Monday, January 18, 2010

Thoughts on The Orthodox Way - Part II

This is the second part of my thoughts and quotes from The Orthodox Way by Kallistos Ware, my first introduction into Orthodox theology.

The Person of Christ
 The vast majority of Orthodox theology is summed up in the seven ecumenical councils of the early church, which is where all of Christendom derives their beliefs about Christ, so there is not much different in this area.

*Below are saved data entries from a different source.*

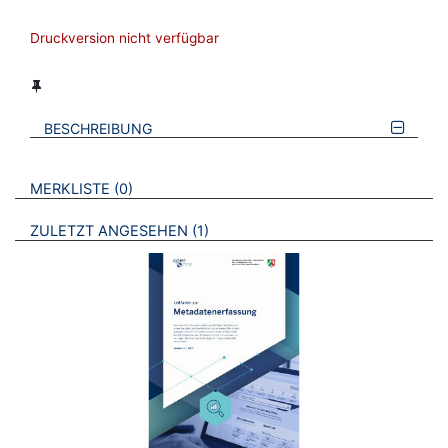
Druckversion nicht verfügbar
BESCHREIBUNG
VERWEISE AUF VERMERKTE- ODER ZULETZT ANGESEHENE
BROSCHÜREN
MERKLISTE
0
BROSCHÜREN
ZULETZT ANGESEHEN
1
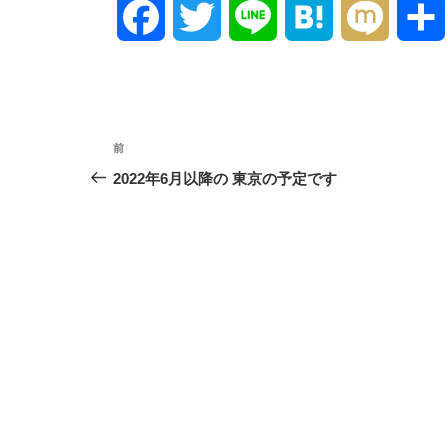
F
T
L
H
M
a
w
i
a
i
c
i
n
t
x
投
前
前
e
t
e
e
i
稿
の
2022年6月以降の 東京の予定です
投
ナ
b
t
n
稿
ビ
o
e
a
ゲ
o
r
ー
シ
k
ョ
ン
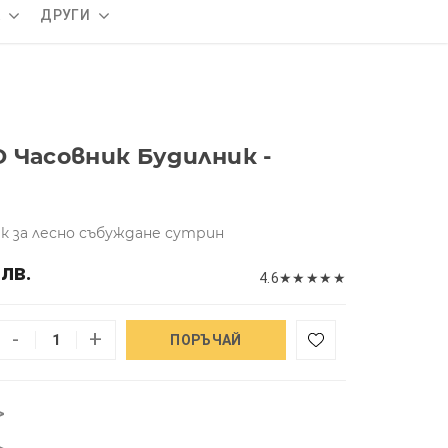
А
ДРУГИ
 Часовник Будилник -
к за лесно събуждане сутрин
 лв.
4.6
★
★
★
★
★
-
+
ПОРЪЧАЙ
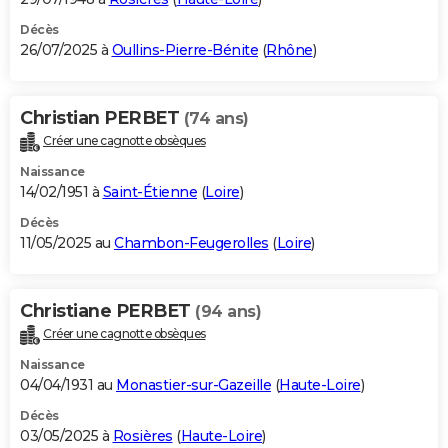
Décès
26/07/2025 à
Oullins-Pierre-Bénite
(
Rhône
)
Christian PERBET
(74 ans)
Créer une cagnotte obsèques
Naissance
14/02/1951 à
Saint-Étienne
(
Loire
)
Décès
11/05/2025 au
Chambon-Feugerolles
(
Loire
)
Christiane PERBET
(94 ans)
Créer une cagnotte obsèques
Naissance
04/04/1931 au
Monastier-sur-Gazeille
(
Haute-Loire
)
Décès
03/05/2025 à
Rosières
(
Haute-Loire
)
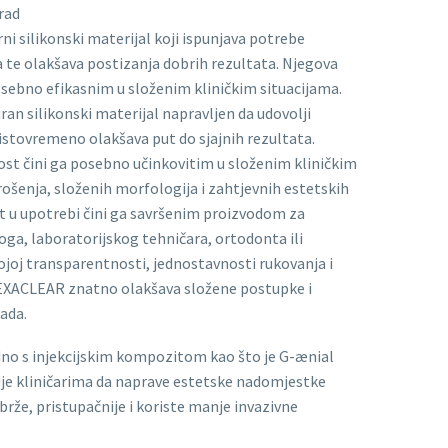
rad
ni silikonski materijal koji ispunjava potrebe
a te olakšava postizanja dobrih rezultata. Njegova
sebno efikasnim u složenim kliničkim situacijama.
an silikonski materijal napravljen da udovolji
 istovremeno olakšava put do sjajnih rezultata.
st čini ga posebno učinkovitim u složenim kliničkim
rošenja, složenih morfologija i zahtjevnih estetskih
t u upotrebi čini ga savršenim proizvodom za
ga, laboratorijskog tehničara, ortodonta ili
ojoj transparentnosti, jednostavnosti rukovanja i
 EXACLEAR znatno olakšava složene postupke i
ada.
dno s injekcijskim kompozitom kao što je G-ænial
je kliničarima da naprave estetske nadomjestke
 brže, pristupačnije i koriste manje invazivne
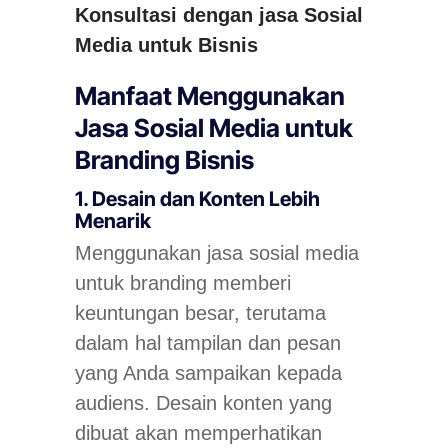
Konsultasi dengan jasa Sosial
Media untuk Bisnis
Manfaat Menggunakan
Jasa Sosial Media untuk
Branding Bisnis
1. Desain dan Konten Lebih
Menarik
Menggunakan jasa sosial media
untuk branding memberi
keuntungan besar, terutama
dalam hal tampilan dan pesan
yang Anda sampaikan kepada
audiens. Desain konten yang
dibuat akan memperhatikan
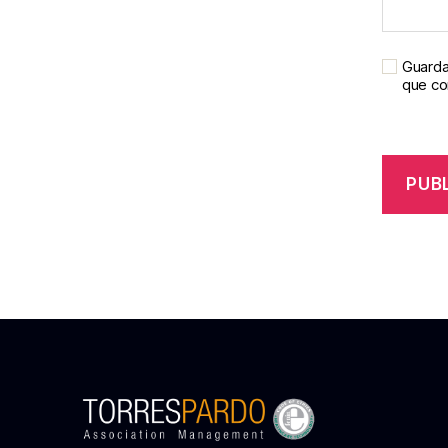
Guarda
que c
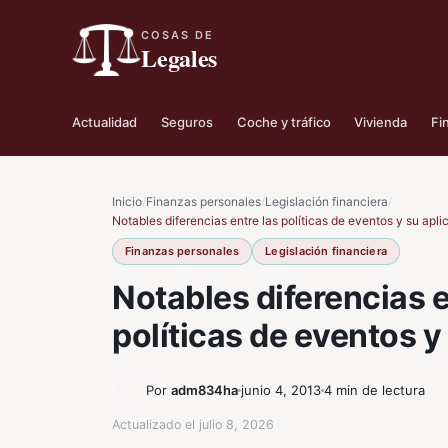
COSAS DE
Legales
Actualidad
Seguros
Coche y tráfico
Vivienda
Fi
Inicio
/
Finanzas personales
/
Legislación financiera
/
Notables diferencias entre las políticas de eventos y su apli
Finanzas personales
Legislación financiera
Notables diferencias e
políticas de eventos y
Por
adm834ha
junio 4, 2013
4 min de lectura
Actualizado el
julio 8, 2026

He is God, but He is man. He has one nature, he is our salvation, etc... etc. It's nothing particularly new in contrast to what I was raised to believe. There are some interesting thoughts in there, though, like one of the explanations for why ikons of Christ are so important and are considered acceptable. Also, they honor Mary much more than Protestants do, but because of their view of sin they never had to develop doctrines like the Immaculate Conception. In my mind, they are very balanced in this area.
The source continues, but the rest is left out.